Now I must apply what I learned from these two experiences at school to my daily life during the pandemic. Obviously, I spend so much time with my family. Currently, I'm evaluating how much time I'm taking out of my day to be present with my family and hearing the stories they have to share about their day. It doesn't matter that I see my family every day and that we all live in the same house- we are human. We go through a series of emotions and feelings; it's important to share, communicate, and support one another. There's no excuse not to ask about someone's life because you live with them or because you just called them the other day.

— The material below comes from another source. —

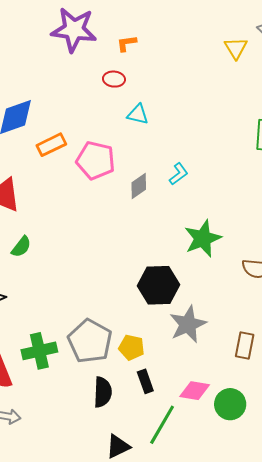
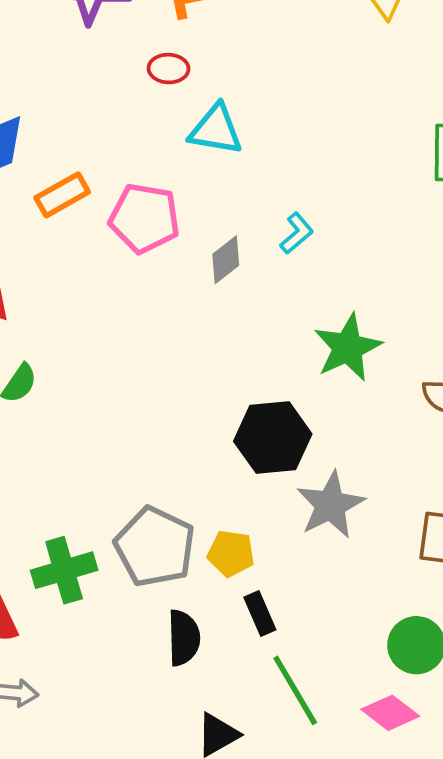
cyan triangle: (138, 114) -> (216, 130), size x1.4
pink diamond: (195, 391) -> (390, 713), moved, turned 32
green line: (162, 425) -> (295, 690), turned -57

I'm realizing now that each one of us has a story to share and a voice that needs to be heard. I like to think of all of us as pieces of one pie- if we're hiding, not showing up confident, not being curious about the people around us, and voicing our stories, the pie is not complete. Even if you're forced to sit in a class or forced work on a project with a group of strangers, shouldn't you be grateful that you have the opportunity to learn from people? And get to hear the stories of 4 or 5 more people in your life? The problem is we are not vulnerable. We are afraid that sharing our weaknesses and struggles will give us a bad reputation. We care so much about what other people think that we hide our lives and don't embrace our gift of sharing. You have to go out of your comfort zone and prove to everyone what you're capable of. When the pandemic settles, and you get a chance to attend a conference, go back to your offices/ schools, or eventually get the opportunity to sit on an airplane, don't be afraid to start up a conversation. If the person does seem engaged, that goes to show that your story and your experiences are valuable. You never know where one small talk can take you and potentially how big of an impact it can have on your life. So don't take these opportunities for granted.

If there is one thing I would like you to take away from this article, it's this: remember that all of our stories have value- so dare to be vulnerable, because that's how we will all unite as one. So let me ask you, what's your story?